Public speaking is one of the highest rated fears people have. We hold public speaking as the pinnacle fear, as one of the worst things that can possibly happen to us. We are afraid of it. But why is this, and where did this mentality about public speaking come from? Public Speaking is not inherently dangerous to us compared to other fears. People attain a fear of something by caution of being hurt from it. By being in danger of being killed by it. A book published in 1977 titled ‘The Book Of Lists’ by David Wallechinksy lists people’s top fears. The number one fear was public speaking followed by flying, spiders, deep water, sickness, heights etc.
From the list in the book, 10 of the top 14 fears people had were dangerous. Public speaking rated #1, while Death rated #7. People are more afraid of speaking in a public group than they are of dying. Why do we maintain the idea of public speaking as a terrifying experience, when it is not in any way dangerous? Sure, it feels completely unnatural standing alone in front of many people looking at you in silence waiting for you to speak. But what harm can come from you by doing this, if only damage to your ego if you do a bad job?
Author, Scott Berkun points out in his book ‘Confessions Of A Public Speaker’, “Our brains are wired to […] identify the following for things as very bad for survival: Standing alone, In open territory with no place to hide, Without a weapon, In front of a large crowd of creatures staring at you”. Scott debunks the myth about this list of fears that was popularised by this book in 1977 by explaining that the survey of lists was carried out by a team market researchers who asked 3,000 people what they were afraid of, but the survey allowed them to write down as many as they want, which Scott attests that this is not clear, scientific proof, and with no way of knowing if these people were representative of the rest of us. It begs the questions, how much faith can you put in survey-based research.
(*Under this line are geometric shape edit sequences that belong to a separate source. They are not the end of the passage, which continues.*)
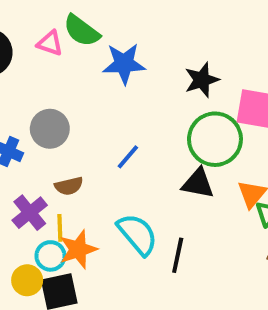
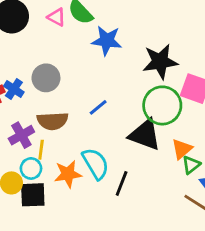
black star: (202, 80) -> (160, 62), size x1.4
black triangle: (198, 183) -> (145, 135), size x1.4
brown semicircle: (69, 186) -> (53, 121), size x1.5
orange star: (78, 249) -> (68, 174), moved

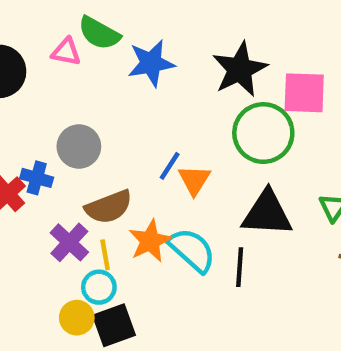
black triangle: (145, 135) -> (267, 213), moved
orange triangle: (182, 149) -> (194, 180), moved
orange star: (68, 174) -> (150, 241), moved

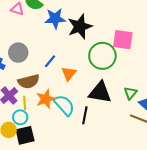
black star: (240, 69) -> (80, 27), moved
blue line: (170, 166) -> (50, 61), moved

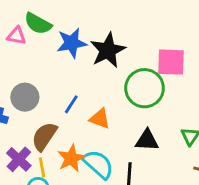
orange triangle: (69, 74) -> (100, 119), turned -42
brown semicircle: (29, 81) -> (44, 136), turned 145
black triangle: (100, 92) -> (147, 140), size x0.7

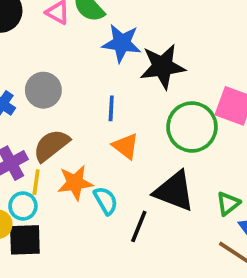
blue line: (71, 104) -> (111, 108), moved, turned -48
black triangle: (147, 140) -> (174, 191), size x1.4
cyan semicircle: (98, 164) -> (106, 201), size x0.7

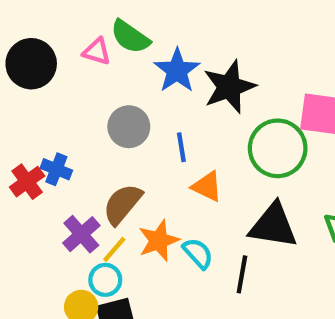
blue star: (122, 43) -> (177, 71), turned -30
gray circle: (43, 90) -> (129, 127), moved
yellow line: (36, 182) -> (114, 249), turned 45

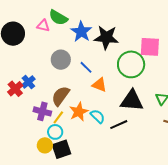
black star: (229, 87) -> (106, 37), turned 30
blue line: (181, 147) -> (86, 67), turned -32
blue cross: (56, 169) -> (28, 82), turned 32
purple cross: (81, 234) -> (42, 111), turned -30
black line: (242, 274) -> (119, 125), turned 60

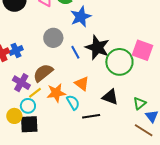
black star: (106, 37) -> (97, 47), moved
orange triangle: (99, 85) -> (82, 84), moved
black triangle: (132, 101) -> (110, 97), size x0.7

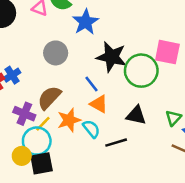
blue line: (75, 52) -> (92, 84), moved
cyan circle: (28, 106) -> (37, 141), size x1.5

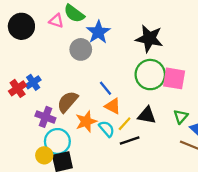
pink square: (167, 52) -> (174, 78), moved
gray circle: (56, 53) -> (81, 49), moved
black star: (111, 57) -> (149, 39), moved
yellow line: (43, 124) -> (125, 124), moved

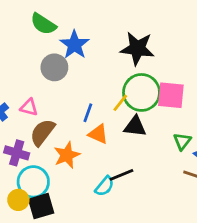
pink triangle: (56, 21) -> (29, 107), moved
blue line: (106, 88) -> (88, 113), turned 63
black triangle: (147, 115) -> (135, 126), moved
yellow line: (125, 124) -> (120, 103), moved
cyan semicircle: (107, 129) -> (105, 186), moved, turned 84

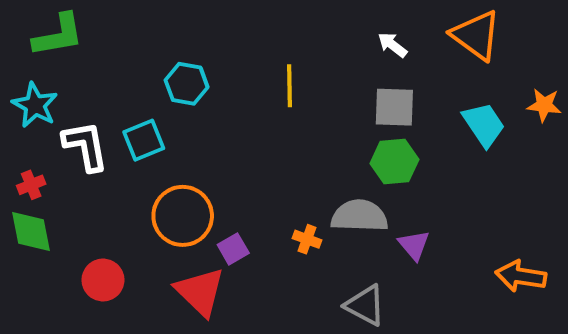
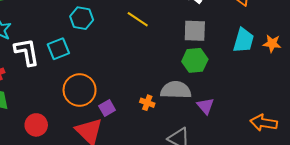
yellow line: (290, 86) -> (138, 19), turned -55
orange star: (544, 105) -> (272, 43), moved
cyan trapezoid: (484, 125) -> (243, 40), turned 50

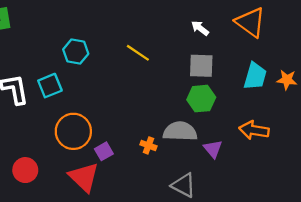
orange arrow: (264, 123) -> (254, 130), moved

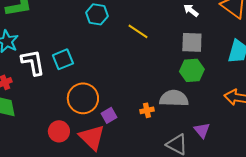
cyan hexagon: (76, 52) -> (97, 14), moved
orange cross: (148, 145) -> (147, 110), turned -32
purple triangle: (213, 149) -> (202, 130), moved
red circle: (25, 170) -> (59, 131), moved

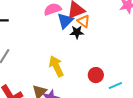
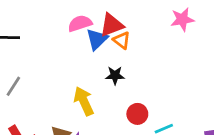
black star: (77, 32) -> (115, 75), moved

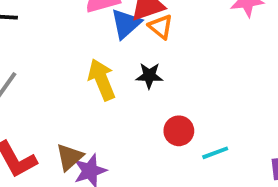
yellow arrow: (84, 101) -> (102, 80), moved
With the #1 public speaking fear debunked, it’s not to say that it isn’t a scary prospect, that makes us nervous. You’re explaining your ideas and practices to strangers, people who may or may not have heard of you before depending on where your speaking. You could be talking in front of your colleges in your office, you may be joined by colleagues you have not met before who are joining your talk, it may be presenting your work to a business or a conference. Not matter where it is, it will be frightening before you start and just before you go up to speak, you will feel the butterflies and sweaty palms at their most intense. We know this feeling, so how do you combat this?
Confidence and knowledge. These are the 2 points from which you will succeed at public speaking, and the one thing that melds the 2 is practice. You have to know your material, and know it well, so well that it makes you confident to talk about it. Even if your topics are debatable, don’t be afraid to share them, take a strong stance about your topics and values, make your case for your ideas, be confident about them. Confidence and knowledge go hand in hand. When you know your topic, it gives you the confidence to uphold and speak about them passionately.
But the two aren’t mutually exclusive. Just because you have knowledge of a particular area doesn’t mean you are a going to be a good public speaker, you need confidence to help you. Likewise, if you are confident, but don’t know your material, doesn’t make a you a good speaker, you will need the deep understanding knowledge of your material to help you.
This said though, confidence is key. People are more willing to listen to a confident person who knows nothing about their subject than a knowledgeable person who doesn’t speak confidently. For example, your party is lost in the woods, the most confident member in the party (who doesn’t know the direct to go in) says loudly, confidently and in control, “it’s this way, definitely, I know that it’s this way”. People listen to them because they are saying it with conviction and confidence, in a way that nobody wouldn’t be able to deny because he is so passionate about it. “He must know the way, he is so confident about it”, your party thinks.
But someone else who is in your party actually knows the way, but they are unable to sway the crowd because they are bumbling and stumbling over their words, “Eh, I think, you know, it’s actually this way, if you want to go with me, you, umm, can come”. That’s not going to persuade anyone to follow you. Make a conviction, and be confident about it. Even if you are wrong, you can later say that you made a mistake.
Don’t be afraid to make mistakes, people make mistakes all the time. On a daily basis. If you made a conviction to something that you later changed you mind on or discovered it was wrong, don’t try to hide it. Go back and explain to people, your followers, people listening to you speak, even your friends, why you were wrong and that you made a mistake that you have now.
They key to speaking in any scenario, whether it be to a small informal group, a medium gathering at a book signing or office meeting, or to a large crowd at a conference, is confidence and knowledge. Be confident about your ability, skills and knowledge of your subject area. Don’t be modest, treat it as though you are the authority, because in actually fact you will know much more about your own subject area then 95%+ of the people in attendance.
Public speaking is a mindset, put on a face, even if it’s a fake confidence. When you speak with conviction and passion about something, people will listen to what you have to say. Couple this is with your knowledge, then you will be teaching people your ideas, instead of telling people about them.
While speaking, if you have knowledge about something, you’re teaching people about it. If you don’t have knowledge, you’re only telling them about it.